Transportation, which is only possible with safe, solid infrastructure, is essential to the U.S. economy. A nation that grows and makes things must also be able to move things. Yet transportation infrastructure hasn’t kept pace with states’ most pressing needs.
That problem won’t be solved by piling even more debt on our children to finance central planning from Washington. Unfortunately, it appears that Congress and the White House are heading toward a $2 trillion federal spending plan. That’s getting it wrong. Getting it right would require returning money and control back to the states.
When I became Ohio’s governor in 2011, we got creative. With an infrastructure funding shortfall and no help in sight from Washington, we leveraged the untapped value of the Ohio Turnpike. By issuing bonds against future turnpike revenue, we put an additional $1.5 billion into our highways—all without raising the state gasoline tax. During my eight years as governor, Ohio invested a record $16.4 billion in transportation infrastructure, financing important repairs and construction.
We found solutions in Ohio despite a flawed system that leaves states and municipalities responsible for building and repairing their streets, highways and bridges but leaves most of the fiscal and decision-making power in Washington. The problem is made worse by stagnating federal gasoline-tax revenue, which weakens federal support to the states for transportation infrastructure.
Any new plan should shift control of infrastructure funding to states and municipalities, letting them directly manage their needs and establish their own priorities. That was the aim of a bill I sponsored in 1998 as a member of Congress. The bill failed, but the idea is needed more than ever.

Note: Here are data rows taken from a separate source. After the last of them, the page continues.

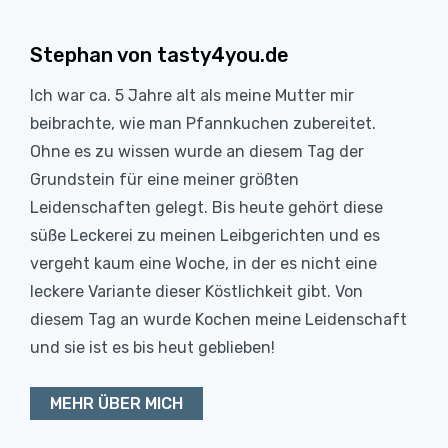
Stephan von tasty4you.de
Ich war ca. 5 Jahre alt als meine Mutter mir
beibrachte, wie man Pfannkuchen zubereitet.
Ohne es zu wissen wurde an diesem Tag der
Grundstein für eine meiner größten
Leidenschaften gelegt. Bis heute gehört diese
süße Leckerei zu meinen Leibgerichten und es
vergeht kaum eine Woche, in der es nicht eine
leckere Variante dieser Köstlichkeit gibt. Von
diesem Tag an wurde Kochen meine Leidenschaft
und sie ist es bis heut geblieben!
MEHR ÜBER MICH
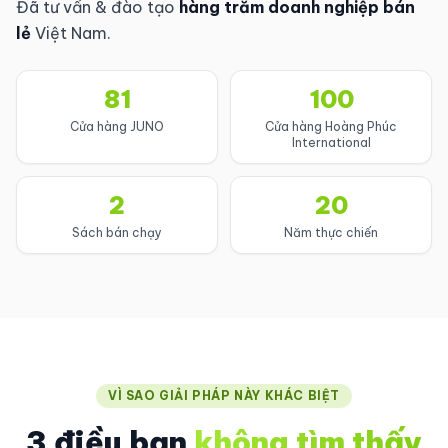
Đã tư vấn & đào tạo
hàng trăm doanh nghiệp bán
lẻ
Việt Nam.
81
100
Cửa hàng JUNO
Cửa hàng Hoàng Phúc
International
2
20
Sách bán chạy
Năm thực chiến
VÌ SAO GIẢI PHÁP NÀY KHÁC BIỆT
3 điều bạn
không tìm thấy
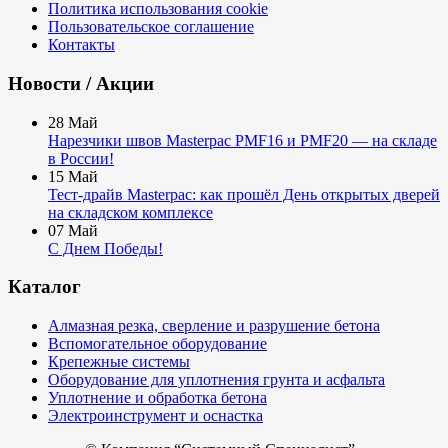
Политика использования cookie
Пользовательское соглашение
Контакты
Новости / Акции
28
Май
Нарезчики швов Masterpac PMF16 и PMF20 — на складе
в России!
15
Май
Тест-драйв Masterpac: как прошёл День открытых дверей
на складском комплексе
07
Май
С Днем Победы!
Каталог
Алмазная резка, сверление и разрушение бетона
Вспомогательное оборудование
Крепежные системы
Оборудование для уплотнения грунта и асфальта
Уплотнение и обработка бетона
Электроинструмент и оснастка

Instead of sending gas-tax money to Washington, which keeps some and returns only part of the money to the states, Congress should end the program. Scale back the 18.4-cent-a-gallon federal levy to a few cents a gallon, leaving enough money to maintain the interstate system and oversee other safety concerns. With the bulk of the tax eliminated, states would be responsible for levying their own taxes to build and maintain their transportation systems. States would regain control and stop losing money to Washington.
Washington could also help by removing regulations that prohibit state-collected tolls on interstate highways and keep states from privatizing rest areas. States need more options to finance infrastructure improvements, and drivers would get more value for their gasoline-tax dollars.
It’s time for Congress and the Trump administration to prove they are serious about improving U.S. infrastructure and capable of finding common ground on behalf of the American people.